--- Source material ---

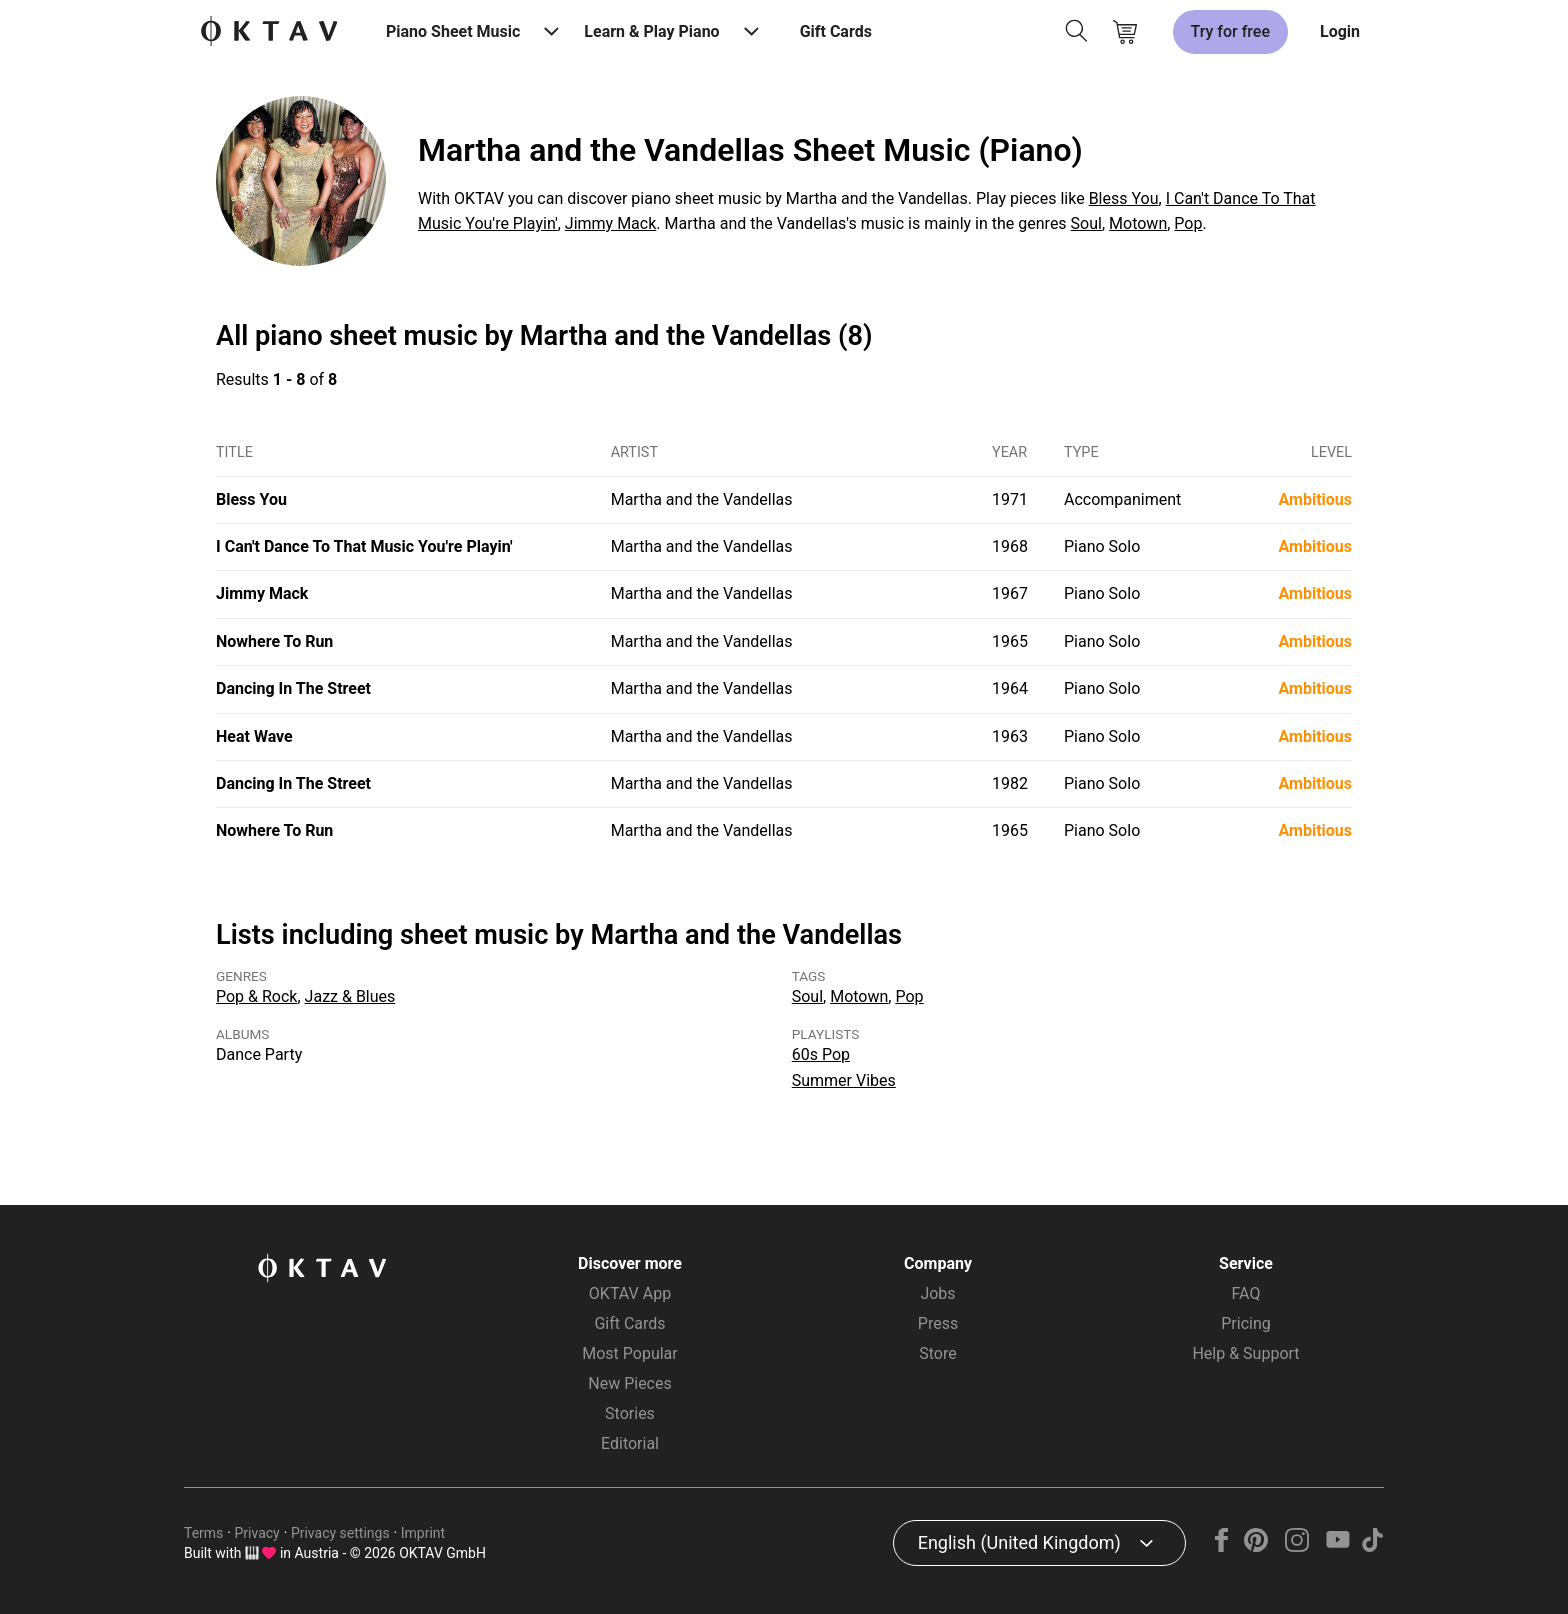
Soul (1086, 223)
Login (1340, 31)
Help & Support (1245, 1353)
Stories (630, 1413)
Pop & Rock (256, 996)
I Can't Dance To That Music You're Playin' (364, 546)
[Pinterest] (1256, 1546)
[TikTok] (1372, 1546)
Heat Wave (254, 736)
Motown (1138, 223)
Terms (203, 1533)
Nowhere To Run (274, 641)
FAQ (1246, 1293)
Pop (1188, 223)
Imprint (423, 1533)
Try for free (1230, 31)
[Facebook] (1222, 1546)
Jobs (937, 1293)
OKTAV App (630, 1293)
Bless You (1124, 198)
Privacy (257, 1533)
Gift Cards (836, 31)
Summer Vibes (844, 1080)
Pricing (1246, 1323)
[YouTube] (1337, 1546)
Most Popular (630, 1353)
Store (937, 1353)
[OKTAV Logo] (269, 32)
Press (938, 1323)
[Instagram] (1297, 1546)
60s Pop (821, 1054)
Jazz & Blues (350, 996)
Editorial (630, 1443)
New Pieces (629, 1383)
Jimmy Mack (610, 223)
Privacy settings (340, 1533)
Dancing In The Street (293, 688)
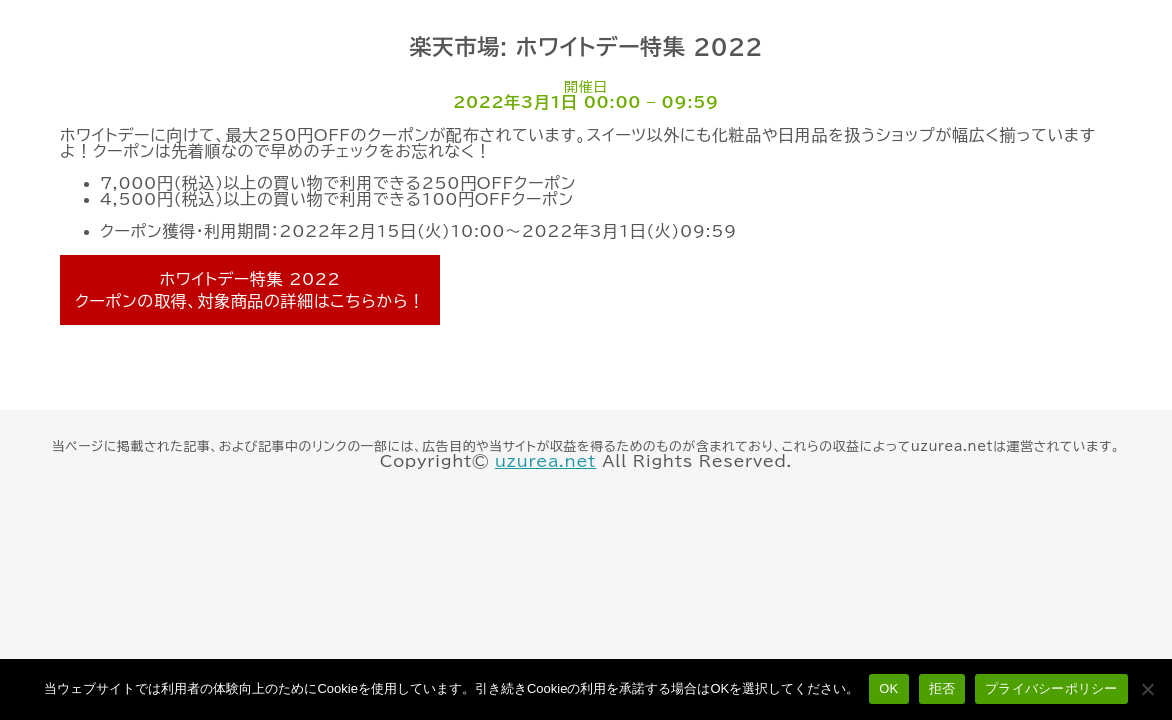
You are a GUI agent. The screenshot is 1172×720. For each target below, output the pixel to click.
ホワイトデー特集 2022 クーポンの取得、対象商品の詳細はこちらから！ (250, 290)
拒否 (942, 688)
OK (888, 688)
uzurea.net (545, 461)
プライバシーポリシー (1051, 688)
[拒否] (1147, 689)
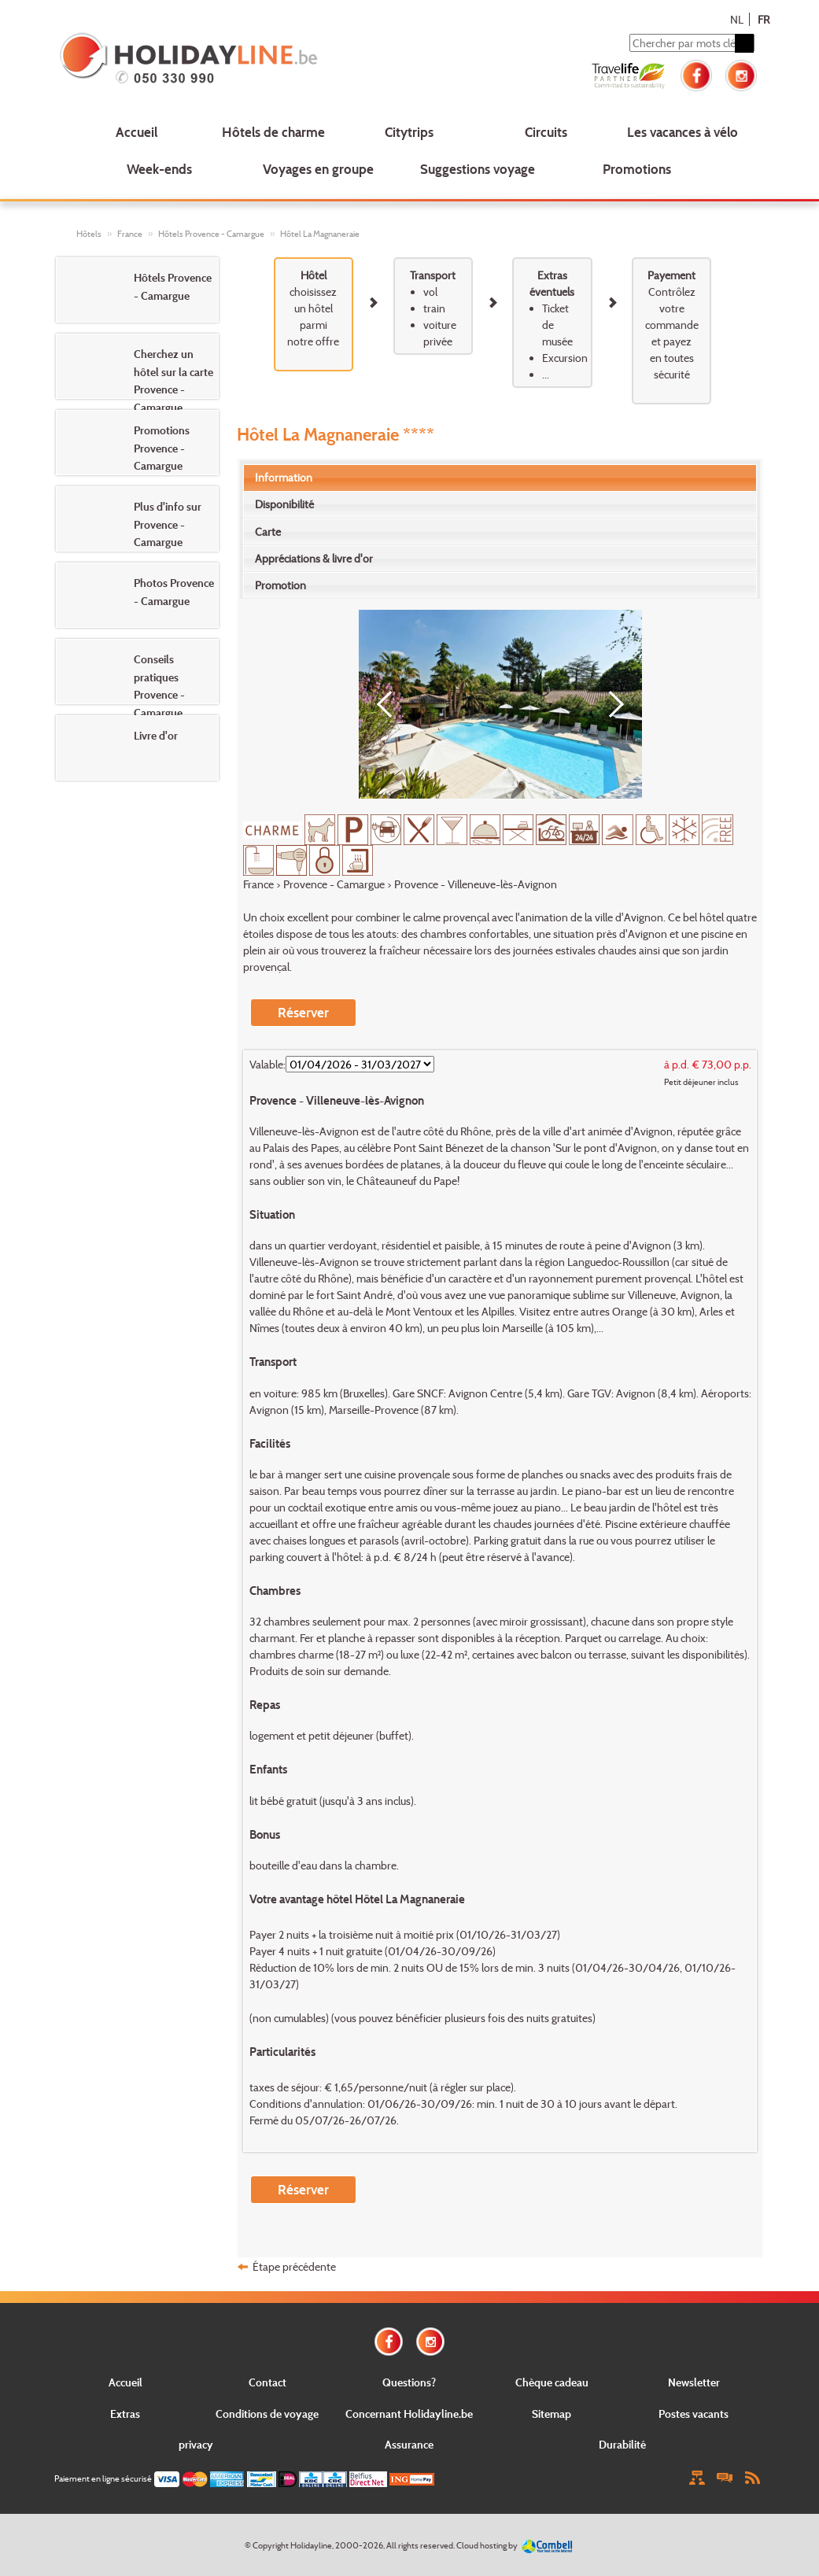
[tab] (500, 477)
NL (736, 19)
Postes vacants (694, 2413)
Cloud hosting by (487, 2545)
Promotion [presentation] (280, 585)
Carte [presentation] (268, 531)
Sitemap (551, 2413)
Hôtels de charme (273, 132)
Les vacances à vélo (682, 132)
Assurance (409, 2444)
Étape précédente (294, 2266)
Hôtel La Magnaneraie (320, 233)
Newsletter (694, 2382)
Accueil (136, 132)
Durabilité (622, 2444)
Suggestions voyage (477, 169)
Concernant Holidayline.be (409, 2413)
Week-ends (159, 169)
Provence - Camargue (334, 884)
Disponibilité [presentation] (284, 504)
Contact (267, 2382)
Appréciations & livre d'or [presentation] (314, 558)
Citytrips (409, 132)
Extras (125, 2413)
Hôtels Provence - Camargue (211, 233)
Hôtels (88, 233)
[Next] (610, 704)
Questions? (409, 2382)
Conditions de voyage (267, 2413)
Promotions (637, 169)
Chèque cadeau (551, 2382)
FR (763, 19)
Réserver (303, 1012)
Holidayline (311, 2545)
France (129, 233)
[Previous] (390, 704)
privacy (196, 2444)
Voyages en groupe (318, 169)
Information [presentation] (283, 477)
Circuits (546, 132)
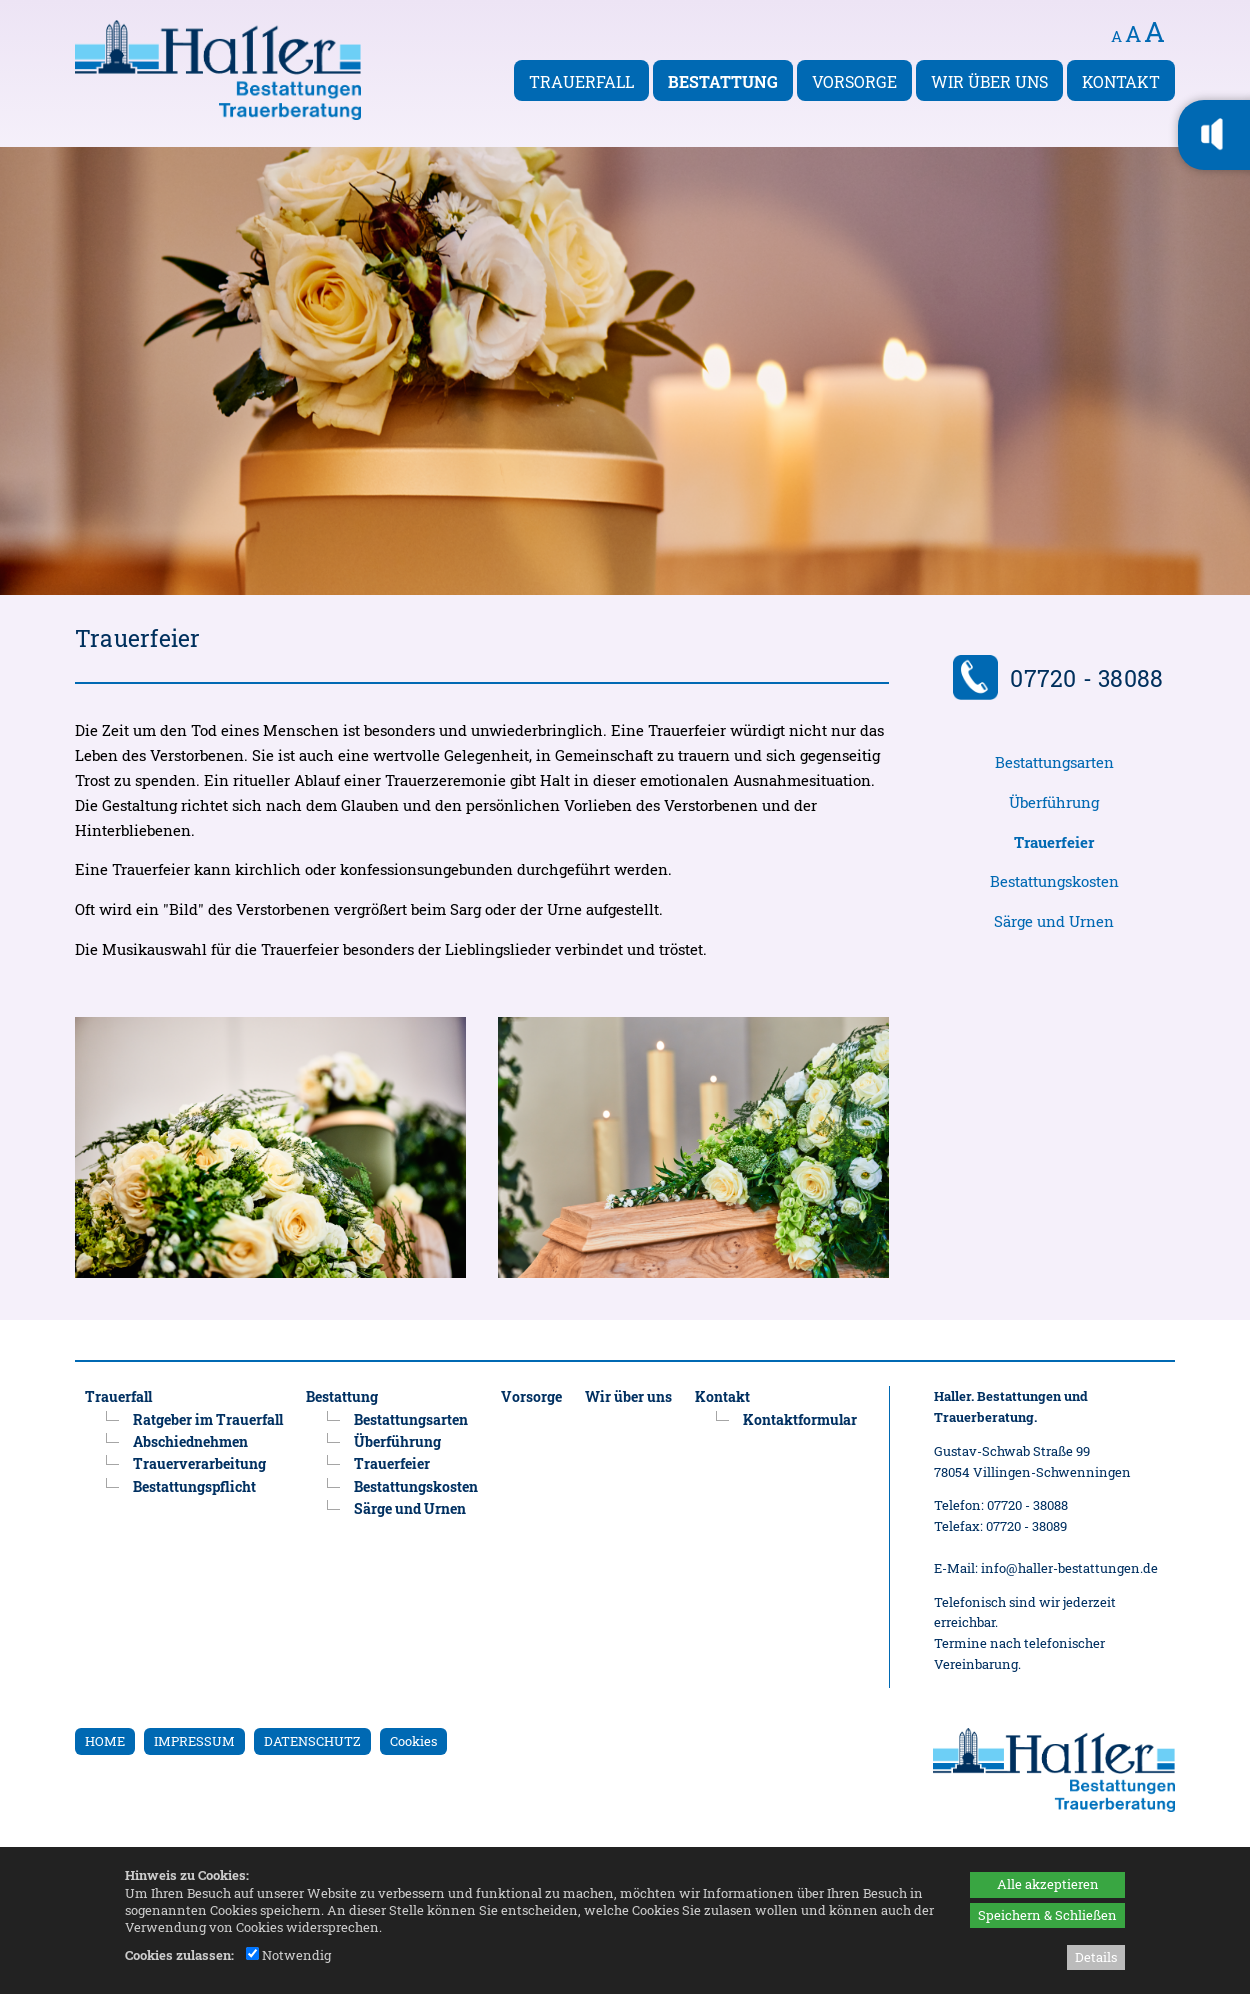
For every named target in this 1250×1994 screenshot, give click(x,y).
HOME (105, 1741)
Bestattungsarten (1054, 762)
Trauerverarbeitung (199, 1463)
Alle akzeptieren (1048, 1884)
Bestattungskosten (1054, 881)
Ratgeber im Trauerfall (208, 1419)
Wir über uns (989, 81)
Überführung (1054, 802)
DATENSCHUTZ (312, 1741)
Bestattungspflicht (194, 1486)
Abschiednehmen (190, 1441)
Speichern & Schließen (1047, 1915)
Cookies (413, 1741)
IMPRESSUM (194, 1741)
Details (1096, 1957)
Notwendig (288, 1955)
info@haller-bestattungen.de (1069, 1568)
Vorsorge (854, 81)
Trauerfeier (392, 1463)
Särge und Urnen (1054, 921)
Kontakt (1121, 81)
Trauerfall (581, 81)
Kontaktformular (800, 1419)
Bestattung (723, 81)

---

> [Aim of the exercise]
Would it be possible to copy the material exactly, excluding the images?

> [Reply]
Soul (1086, 223)
Login (1340, 31)
Help & Support (1245, 1353)
Stories (630, 1413)
Pop & Rock (256, 996)
I Can't Dance To That Music You're Playin' (364, 546)
[Pinterest] (1256, 1546)
[TikTok] (1372, 1546)
Heat Wave (254, 736)
Motown (1138, 223)
Terms (203, 1533)
Nowhere To Run (274, 641)
FAQ (1246, 1293)
Pop (1188, 223)
Imprint (423, 1533)
Try for free (1230, 31)
[Facebook] (1222, 1546)
Jobs (937, 1293)
OKTAV App (630, 1293)
Bless You (1124, 198)
Privacy (257, 1533)
Gift Cards (836, 31)
Summer Vibes (844, 1080)
Pricing (1246, 1323)
[YouTube] (1337, 1546)
Most Popular (630, 1353)
Store (937, 1353)
[OKTAV Logo] (269, 32)
Press (938, 1323)
[Instagram] (1297, 1546)
60s Pop (821, 1054)
Jazz & Blues (350, 996)
Editorial (630, 1443)
New Pieces (629, 1383)
Jimmy Mack (610, 223)
Privacy settings (340, 1533)
Dancing In The Street (293, 688)
You are a GUI agent. The screenshot is 1172×720. For each target below, output the pixel to click.
ホワイトデー特集 2022 クーポンの取得、対象商品の詳細はこちらから！ (250, 290)
拒否 (942, 688)
OK (888, 688)
uzurea.net (545, 461)
プライバシーポリシー (1051, 688)
[拒否] (1147, 689)
[tab] (500, 477)
NL (736, 19)
Postes vacants (694, 2413)
Cloud hosting by (487, 2545)
Promotion [presentation] (280, 585)
Carte [presentation] (268, 531)
Sitemap (551, 2413)
Hôtels de charme (273, 132)
Les vacances à vélo (682, 132)
Assurance (409, 2444)
Étape précédente (294, 2266)
Hôtel La Magnaneraie (320, 233)
Newsletter (694, 2382)
Accueil (136, 132)
Durabilité (622, 2444)
Suggestions voyage (477, 169)
Concernant Holidayline.be (409, 2413)
Week-ends (159, 169)
Provence - Camargue (334, 884)
Disponibilité [presentation] (284, 504)
Contact (267, 2382)
Appréciations & livre d'or [presentation] (314, 558)
Citytrips (409, 132)
Extras (125, 2413)
Hôtels Provence - Camargue (211, 233)
Hôtels (88, 233)
[Next] (610, 704)
Questions? (409, 2382)
Conditions de voyage (267, 2413)
Promotions (637, 169)
Chèque cadeau (551, 2382)
FR (763, 19)
Réserver (303, 1012)
Holidayline (311, 2545)
France (129, 233)
[Previous] (390, 704)
privacy (196, 2444)
Voyages en groupe (318, 169)
Information [presentation] (283, 477)
Circuits (546, 132)
For every named target in this 1250×1994 screenshot, give click(x,y).
HOME (105, 1741)
Bestattungsarten (1054, 762)
Trauerverarbeitung (199, 1463)
Alle akzeptieren (1048, 1884)
Bestattungskosten (1054, 881)
Ratgeber im Trauerfall (208, 1419)
Wir über uns (989, 81)
Überführung (1054, 802)
DATENSCHUTZ (312, 1741)
Bestattungspflicht (194, 1486)
Abschiednehmen (190, 1441)
Speichern & Schließen (1047, 1915)
Cookies (413, 1741)
IMPRESSUM (194, 1741)
Details (1096, 1957)
Notwendig (288, 1955)
info@haller-bestattungen.de (1069, 1568)
Vorsorge (854, 81)
Trauerfeier (392, 1463)
Särge und Urnen (1054, 921)
Kontakt (1121, 81)
Trauerfall (581, 81)
Kontaktformular (800, 1419)
Bestattung (723, 81)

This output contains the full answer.